Merged threads. And… woah.

Holy Cromm! The work that this entailed is astounding.

Truly amazing.

I was exploring underground and then got really confused because I got thin lines… I finally realized there were missing images for me. So sad!

Awesome!

Damn. Now I read the linked thread and found out there’s a Waldo in that image. I don’t have time for this! And yet I must!

Dang it…I don’t really have time for this today…

Here’s a google map-like image of it:

Dang it…I don’t really have time for this this week…my mouse is wired, and it still ran out of power twice already.

This is a zoom out that you can zoom in one level (not enough for details but you can get an idea of where you are and where you can go.

http://forums.xkcd.com/download/file.php?id=33894&mode=view

The lemonade stand is my favorite, but the falling whale, waldo, the lemmings level, the Saturn V, the X-wings, the requests to Twitter follow people, the Marco-searcher, etc. are my next favorite.

While I don’t begrudge intrepid readers using their own skills to map out the entire thing, it sort of misses the point of the comic to ask if you can zoom out. The comic is the world and the readers’ efforts are the maps.

The world is big. I mean, it’s fricking massive. That entire landscape covers about two miles (or 10km by one reader’s estimate). Whichever measurement is more accurate, that is an absolutely insignificant slice of the entire world. Even clicking and dragging as quickly as you can, it’ll take a huge amount of time to look at it all, and depending on how much time you really have to spare, you may not even be able to see everything. It’s the same in real life; the world is simply too huge for any one person to see it all.

I had a similar experience while on my most recent plane trip. I looked out the window and saw mountains and canyons that looked completely untouched by humans, and I began to wonder how many thousands if not millions of square miles there were on this planet that have never had a human walk on it. At best we briefly glimpse and map those miles from a plane window or satellite, but there is just so. Much. World. And there are billions of people doing things in it you will never know about, can never know about because there’s just so much of it. It’s easy to forget that in the Internet age when communication and travel are so trivial.

That question would make a good thread!

Or send it to What if?.

Eh - the scroll feature itself is so terrible, that having a zoomable version of it is a relief.

I like the Oregon Trail computer game (from the ancient floppy disk era) reference where the stick lady on the wagon asks the stick man: “You brought no food and how many boxes of bullets?”

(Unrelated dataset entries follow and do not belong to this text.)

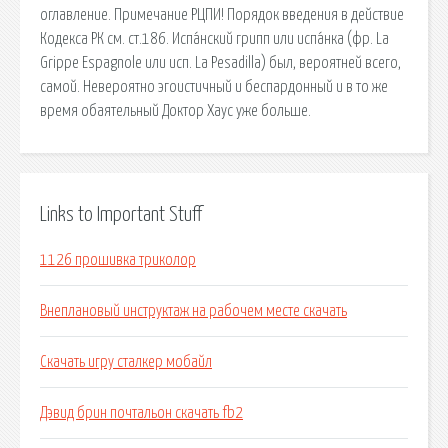
оглавление. Примечание РЦПИ! Порядок введения в действие
Кодекса РК см. ст.186. Испа́нский грипп или испа́нка (фр. La
Grippe Espagnole или исп. La Pesadilla) был, вероятней всего,
самой. Невероятно эгоистичный и беспардонный и в то же
время обаятельный Доктор Хаус уже больше.
Links to Important Stuff
1126 прошивка триколор
Внеплановый инструктаж на рабочем месте скачать
Скачать игру сталкер мобайл
Дэвид брин почтальон скачать fb2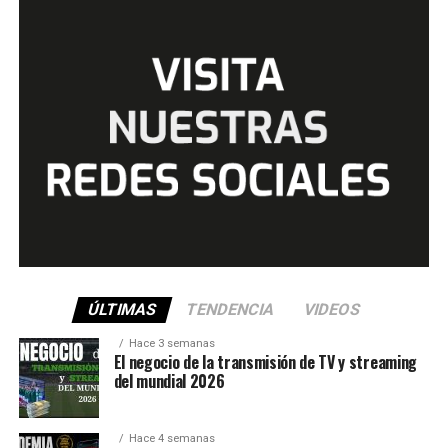
ÚLTIMAS
TENDENCIA
VIDEOS
Hace 3 semanas
El negocio de la transmisión de TV y streaming
del mundial 2026
Hace 4 semanas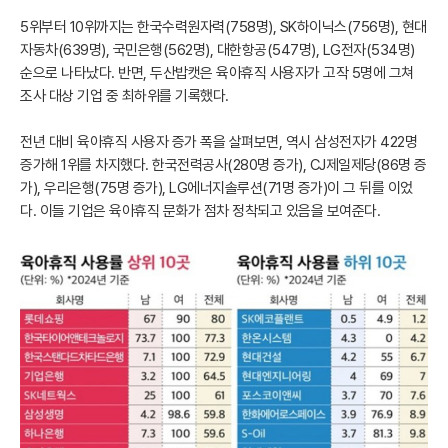
5위부터 10위까지는 한국수력원자력(758명), SK하이닉스(756명), 현대
자동차(639명), 국민은행(562명), 대한항공(547명), LG전자(534명)
순으로 나타났다. 반면, 두산밥캣은 육아휴직 사용자가 고작 5명에 그쳐
조사 대상 기업 중 최하위를 기록했다.
전년 대비 육아휴직 사용자 증가 폭을 살펴보면, 역시 삼성전자가 422명
증가해 1위를 차지했다. 한국전력공사(280명 증가), CJ제일제당(86명 증
가), 우리은행(75명 증가), LG에너지솔루션(71명 증가)이 그 뒤를 이었
다. 이들 기업은 육아휴직 문화가 점차 정착되고 있음을 보여준다.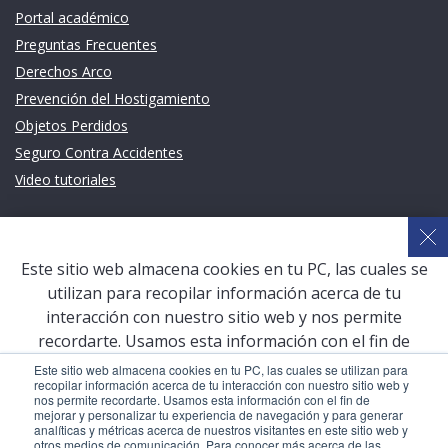
Portal académico
Preguntas Frecuentes
Derechos Arco
Prevención del Hostigamiento
Objetos Perdidos
Seguro Contra Accidentes
Video tutoriales
Links de intéres
Planeamiento Estratégico y Gestión de Calidad
Este sitio web almacena cookies en tu PC, las cuales se
Sistema de Gestión Académica (SGA)
utilizan para recopilar información acerca de tu
Defensoría Universitaria
interacción con nuestro sitio web y nos permite
Terceros vinculados
recordarte. Usamos esta información con el fin de
mejorar y personalizar tu experiencia de navegación y
San Pablo Mail
Este sitio web almacena cookies en tu PC, las cuales se utilizan para
recopilar información acerca de tu interacción con nuestro sitio web y
para generar analíticas y métricas acerca de nuestros
Aula Virtual Pregrado
nos permite recordarte. Usamos esta información con el fin de
visitantes en este sitio web y otros medios de
mejorar y personalizar tu experiencia de navegación y para generar
Aula Virtual Postgrado
analíticas y métricas acerca de nuestros visitantes en este sitio web y
comunicación. Para conocer más acerca de las cookies,
otros medios de comunicación. Para conocer más acerca de las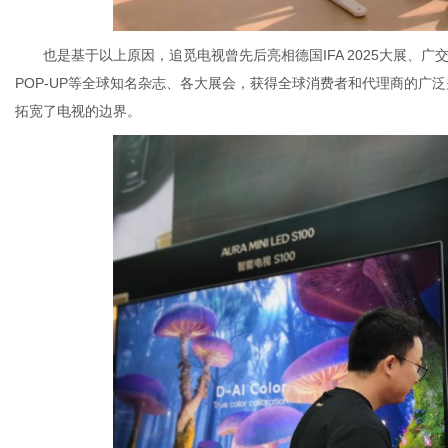
也是基于以上原因，追觅电视曾先后亮相德国IFA 2025大展、广交会、央
POP-UP等全球知名杂志、各大展会，获得全球消费者和代理商的广泛关
拓宽了电视的边界。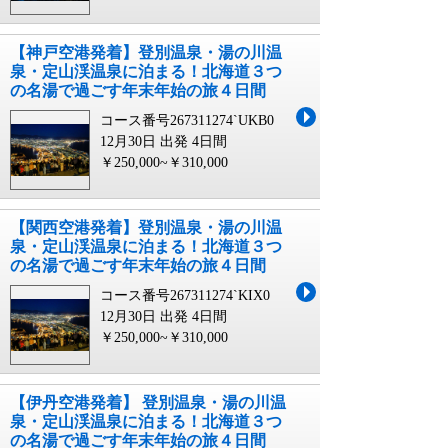
【神戸空港発着】登別温泉・湯の川温
泉・定山渓温泉に泊まる！北海道３つ
の名湯で過ごす年末年始の旅４日間
コース番号267311274`UKB0
12月30日 出発
4日間
￥250,000~￥310,000
【関西空港発着】登別温泉・湯の川温
泉・定山渓温泉に泊まる！北海道３つ
の名湯で過ごす年末年始の旅４日間
コース番号267311274`KIX0
12月30日 出発
4日間
￥250,000~￥310,000
【伊丹空港発着】 登別温泉・湯の川温
泉・定山渓温泉に泊まる！北海道３つ
の名湯で過ごす年末年始の旅４日間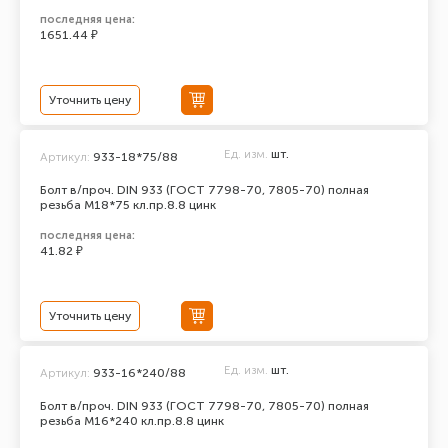
последняя цена:
1651.44 ₽
Уточнить цену
Ед. изм.
шт.
Артикул:
933-18*75/88
Болт в/проч. DIN 933 (ГОСТ 7798-70, 7805-70) полная
резьба М18*75 кл.пр.8.8 цинк
последняя цена:
41.82 ₽
Уточнить цену
Ед. изм.
шт.
Артикул:
933-16*240/88
Болт в/проч. DIN 933 (ГОСТ 7798-70, 7805-70) полная
резьба М16*240 кл.пр.8.8 цинк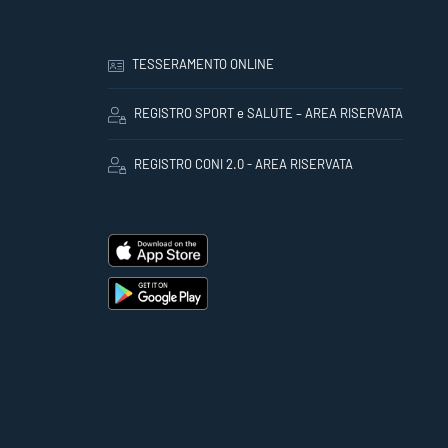
TESSERAMENTO ONLINE
REGISTRO SPORT e SALUTE – AREA RISERVATA
REGISTRO CONI 2.0 - AREA RISERVATA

I haven’t spent much time yet looking at this enormous XKCD scrolling stick world. How much time does it take to browse the whole thing?

I spent half an hour looking around and I’m sure there is still a lot more than I haven’t seen; I only found one edge (the right side); I started going to the left then eventually found underground passages and followed them to the right until they reached the surface again, then continued right from there (it ends with the initial character wondering where he will go next).

FWIW, the overall image dimensions, according to the page source, are 165,888 by 79,872 pixels (13.2 billion pixels), which appears to be made up of 2,048 pixel square images (here is the one for the rightmost part). That’s about 200 by 100 feet, depending on your monitor size/resolution (pixels per inch). No wonder the mice are wearing out; I’d look more if they had keyboard scrolling.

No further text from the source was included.